YOUR GOAL
The records follow. Filter them to the lines that hold "method".

TASK INPUTS
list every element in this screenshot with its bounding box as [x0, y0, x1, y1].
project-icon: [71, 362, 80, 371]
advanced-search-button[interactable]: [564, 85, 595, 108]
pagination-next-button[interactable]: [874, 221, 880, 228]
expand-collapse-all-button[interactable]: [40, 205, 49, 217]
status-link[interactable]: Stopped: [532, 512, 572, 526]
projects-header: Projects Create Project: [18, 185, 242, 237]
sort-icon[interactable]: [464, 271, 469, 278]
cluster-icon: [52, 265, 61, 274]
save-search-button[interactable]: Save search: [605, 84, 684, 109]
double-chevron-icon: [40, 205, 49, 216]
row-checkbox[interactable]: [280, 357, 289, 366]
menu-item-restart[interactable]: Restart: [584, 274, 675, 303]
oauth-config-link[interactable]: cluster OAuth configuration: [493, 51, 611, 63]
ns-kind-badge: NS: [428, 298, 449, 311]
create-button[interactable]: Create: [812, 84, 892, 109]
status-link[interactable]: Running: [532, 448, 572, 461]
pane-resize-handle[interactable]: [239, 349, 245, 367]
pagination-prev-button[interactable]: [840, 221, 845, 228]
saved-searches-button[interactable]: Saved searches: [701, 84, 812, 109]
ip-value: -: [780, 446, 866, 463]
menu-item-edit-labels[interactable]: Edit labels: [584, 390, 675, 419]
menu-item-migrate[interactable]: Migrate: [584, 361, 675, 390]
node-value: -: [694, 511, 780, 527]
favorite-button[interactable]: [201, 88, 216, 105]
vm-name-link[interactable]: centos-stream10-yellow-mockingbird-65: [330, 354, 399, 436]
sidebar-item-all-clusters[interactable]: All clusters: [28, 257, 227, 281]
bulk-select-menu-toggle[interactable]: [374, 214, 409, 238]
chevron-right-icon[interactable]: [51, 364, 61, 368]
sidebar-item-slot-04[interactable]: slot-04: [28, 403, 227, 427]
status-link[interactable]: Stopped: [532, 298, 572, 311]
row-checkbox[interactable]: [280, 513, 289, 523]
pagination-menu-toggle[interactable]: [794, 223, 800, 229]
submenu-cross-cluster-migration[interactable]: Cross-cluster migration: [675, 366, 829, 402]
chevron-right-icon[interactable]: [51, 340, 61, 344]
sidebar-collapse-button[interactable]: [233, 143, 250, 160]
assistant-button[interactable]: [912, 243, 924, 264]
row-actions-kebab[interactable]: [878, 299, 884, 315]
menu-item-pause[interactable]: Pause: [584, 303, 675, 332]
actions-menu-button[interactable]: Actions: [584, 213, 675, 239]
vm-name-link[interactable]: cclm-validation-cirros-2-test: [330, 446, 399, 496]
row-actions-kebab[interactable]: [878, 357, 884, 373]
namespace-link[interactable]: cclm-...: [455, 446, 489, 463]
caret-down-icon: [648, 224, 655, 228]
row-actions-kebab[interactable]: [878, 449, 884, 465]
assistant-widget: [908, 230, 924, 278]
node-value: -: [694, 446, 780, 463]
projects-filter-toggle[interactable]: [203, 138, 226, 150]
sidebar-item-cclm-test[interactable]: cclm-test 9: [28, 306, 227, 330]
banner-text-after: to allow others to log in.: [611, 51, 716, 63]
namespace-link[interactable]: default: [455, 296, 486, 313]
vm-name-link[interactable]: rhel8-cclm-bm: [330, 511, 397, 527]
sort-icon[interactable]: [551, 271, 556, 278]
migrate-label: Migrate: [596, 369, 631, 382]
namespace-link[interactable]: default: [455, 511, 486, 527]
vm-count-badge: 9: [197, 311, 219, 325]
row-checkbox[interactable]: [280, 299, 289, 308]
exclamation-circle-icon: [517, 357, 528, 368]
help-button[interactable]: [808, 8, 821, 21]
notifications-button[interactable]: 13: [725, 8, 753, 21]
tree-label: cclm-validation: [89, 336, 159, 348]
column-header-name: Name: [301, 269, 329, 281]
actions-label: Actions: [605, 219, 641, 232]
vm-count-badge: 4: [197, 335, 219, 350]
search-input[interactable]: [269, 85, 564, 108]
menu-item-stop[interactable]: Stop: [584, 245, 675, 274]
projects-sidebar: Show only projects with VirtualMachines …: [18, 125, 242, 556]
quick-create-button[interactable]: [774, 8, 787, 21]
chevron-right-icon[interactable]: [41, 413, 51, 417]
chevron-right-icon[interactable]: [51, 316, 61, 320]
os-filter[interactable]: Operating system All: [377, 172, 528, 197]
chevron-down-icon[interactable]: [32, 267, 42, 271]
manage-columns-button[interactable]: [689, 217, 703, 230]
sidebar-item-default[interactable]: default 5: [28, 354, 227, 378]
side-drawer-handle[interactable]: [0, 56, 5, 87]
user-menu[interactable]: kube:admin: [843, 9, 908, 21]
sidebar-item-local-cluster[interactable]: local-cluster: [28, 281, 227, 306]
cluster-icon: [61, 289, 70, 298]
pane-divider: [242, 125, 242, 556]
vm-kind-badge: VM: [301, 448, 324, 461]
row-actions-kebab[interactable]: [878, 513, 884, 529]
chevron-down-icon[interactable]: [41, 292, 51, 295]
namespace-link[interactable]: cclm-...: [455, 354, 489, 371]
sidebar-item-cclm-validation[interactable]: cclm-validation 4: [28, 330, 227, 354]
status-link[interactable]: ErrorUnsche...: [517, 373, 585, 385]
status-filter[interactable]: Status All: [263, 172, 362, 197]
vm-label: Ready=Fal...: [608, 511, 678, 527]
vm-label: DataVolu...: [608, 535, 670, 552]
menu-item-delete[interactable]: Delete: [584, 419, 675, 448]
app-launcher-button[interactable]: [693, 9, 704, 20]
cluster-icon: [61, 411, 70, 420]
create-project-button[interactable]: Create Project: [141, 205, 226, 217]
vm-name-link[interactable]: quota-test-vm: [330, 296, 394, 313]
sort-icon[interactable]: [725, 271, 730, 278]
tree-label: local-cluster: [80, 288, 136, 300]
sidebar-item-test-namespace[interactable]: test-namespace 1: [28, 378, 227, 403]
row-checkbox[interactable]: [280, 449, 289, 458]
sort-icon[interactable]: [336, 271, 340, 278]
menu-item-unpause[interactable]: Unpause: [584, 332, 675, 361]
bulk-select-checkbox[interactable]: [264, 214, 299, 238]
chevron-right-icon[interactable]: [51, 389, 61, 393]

...

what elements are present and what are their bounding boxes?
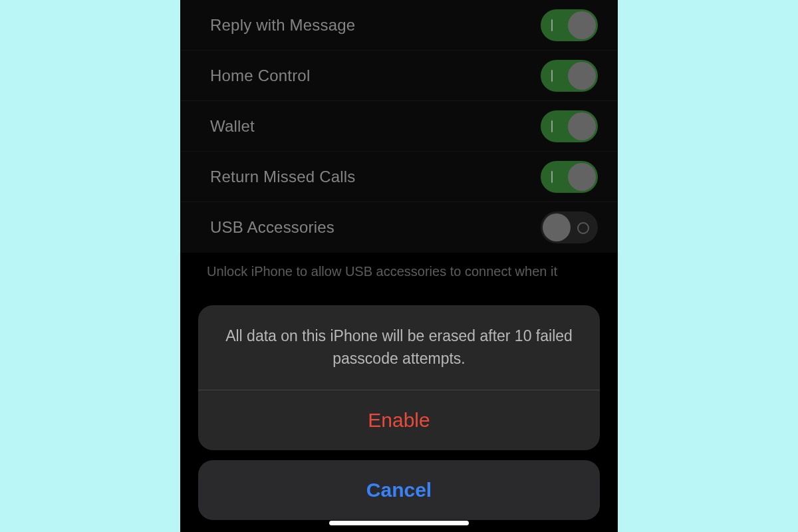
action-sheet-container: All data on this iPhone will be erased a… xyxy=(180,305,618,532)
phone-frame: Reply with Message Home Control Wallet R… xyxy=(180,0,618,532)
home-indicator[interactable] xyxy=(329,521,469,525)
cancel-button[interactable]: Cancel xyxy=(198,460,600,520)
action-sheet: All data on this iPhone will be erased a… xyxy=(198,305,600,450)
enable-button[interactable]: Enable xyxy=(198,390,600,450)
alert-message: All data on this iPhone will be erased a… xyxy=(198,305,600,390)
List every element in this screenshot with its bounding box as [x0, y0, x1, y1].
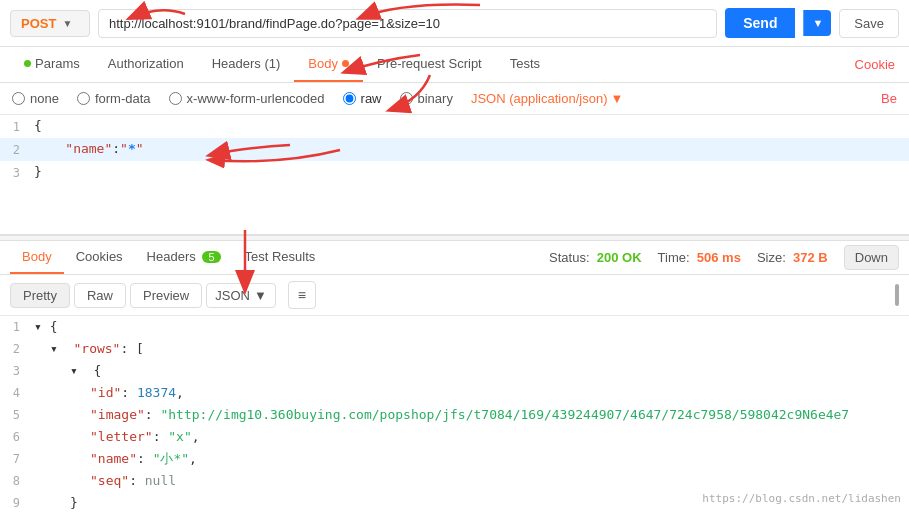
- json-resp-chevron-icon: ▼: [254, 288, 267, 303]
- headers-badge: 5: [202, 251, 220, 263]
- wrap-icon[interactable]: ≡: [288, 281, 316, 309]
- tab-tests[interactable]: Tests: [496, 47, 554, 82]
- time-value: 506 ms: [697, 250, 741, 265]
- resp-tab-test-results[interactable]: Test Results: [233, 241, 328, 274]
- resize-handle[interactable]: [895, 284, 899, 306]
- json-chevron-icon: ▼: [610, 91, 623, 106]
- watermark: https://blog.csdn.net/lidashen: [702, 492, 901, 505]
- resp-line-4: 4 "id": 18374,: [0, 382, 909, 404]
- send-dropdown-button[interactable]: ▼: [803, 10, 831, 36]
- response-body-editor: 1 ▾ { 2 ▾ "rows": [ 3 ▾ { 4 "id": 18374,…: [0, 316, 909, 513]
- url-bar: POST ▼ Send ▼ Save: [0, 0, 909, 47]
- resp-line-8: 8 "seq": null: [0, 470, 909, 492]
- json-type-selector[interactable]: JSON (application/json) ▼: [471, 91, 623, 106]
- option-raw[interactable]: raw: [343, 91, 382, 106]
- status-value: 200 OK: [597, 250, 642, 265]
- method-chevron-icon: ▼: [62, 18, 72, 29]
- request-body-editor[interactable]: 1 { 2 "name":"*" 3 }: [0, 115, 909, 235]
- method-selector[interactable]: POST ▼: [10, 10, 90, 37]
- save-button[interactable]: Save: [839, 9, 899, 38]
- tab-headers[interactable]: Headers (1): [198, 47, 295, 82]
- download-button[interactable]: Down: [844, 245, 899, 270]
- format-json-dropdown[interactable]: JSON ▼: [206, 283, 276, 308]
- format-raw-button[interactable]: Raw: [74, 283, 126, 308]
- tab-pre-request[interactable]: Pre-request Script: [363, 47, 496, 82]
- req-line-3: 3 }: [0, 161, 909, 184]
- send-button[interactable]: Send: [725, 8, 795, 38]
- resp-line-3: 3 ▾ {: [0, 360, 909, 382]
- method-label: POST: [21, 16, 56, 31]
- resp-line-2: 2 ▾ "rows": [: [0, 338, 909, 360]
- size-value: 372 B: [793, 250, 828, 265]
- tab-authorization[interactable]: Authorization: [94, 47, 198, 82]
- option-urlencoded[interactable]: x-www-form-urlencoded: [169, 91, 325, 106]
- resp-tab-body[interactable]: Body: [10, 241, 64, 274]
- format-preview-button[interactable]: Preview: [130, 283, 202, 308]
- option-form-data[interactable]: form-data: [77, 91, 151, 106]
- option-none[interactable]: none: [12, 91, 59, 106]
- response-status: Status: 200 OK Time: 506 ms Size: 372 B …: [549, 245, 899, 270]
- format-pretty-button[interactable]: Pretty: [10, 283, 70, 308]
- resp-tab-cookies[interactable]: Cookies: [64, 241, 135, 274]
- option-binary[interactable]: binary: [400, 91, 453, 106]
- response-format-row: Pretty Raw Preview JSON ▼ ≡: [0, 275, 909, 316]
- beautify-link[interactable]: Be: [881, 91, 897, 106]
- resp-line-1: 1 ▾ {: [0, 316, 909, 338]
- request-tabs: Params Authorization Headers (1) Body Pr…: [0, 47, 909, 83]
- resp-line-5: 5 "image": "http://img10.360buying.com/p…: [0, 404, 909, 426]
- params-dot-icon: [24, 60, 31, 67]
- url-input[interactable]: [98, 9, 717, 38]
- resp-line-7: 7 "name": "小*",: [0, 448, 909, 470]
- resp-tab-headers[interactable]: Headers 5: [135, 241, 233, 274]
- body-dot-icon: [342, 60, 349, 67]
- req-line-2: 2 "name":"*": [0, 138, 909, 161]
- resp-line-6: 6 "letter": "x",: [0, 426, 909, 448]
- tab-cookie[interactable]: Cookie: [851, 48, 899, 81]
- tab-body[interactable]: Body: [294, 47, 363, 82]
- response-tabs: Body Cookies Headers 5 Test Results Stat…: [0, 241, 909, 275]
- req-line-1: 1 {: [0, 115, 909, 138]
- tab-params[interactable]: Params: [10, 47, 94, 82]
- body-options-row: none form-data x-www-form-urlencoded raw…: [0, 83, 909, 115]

WRITTEN SOLUTION
- method-chevron-icon: ▼: [62, 18, 72, 29]
- method-selector[interactable]: POST ▼: [10, 10, 90, 37]
- method-label: POST: [21, 16, 56, 31]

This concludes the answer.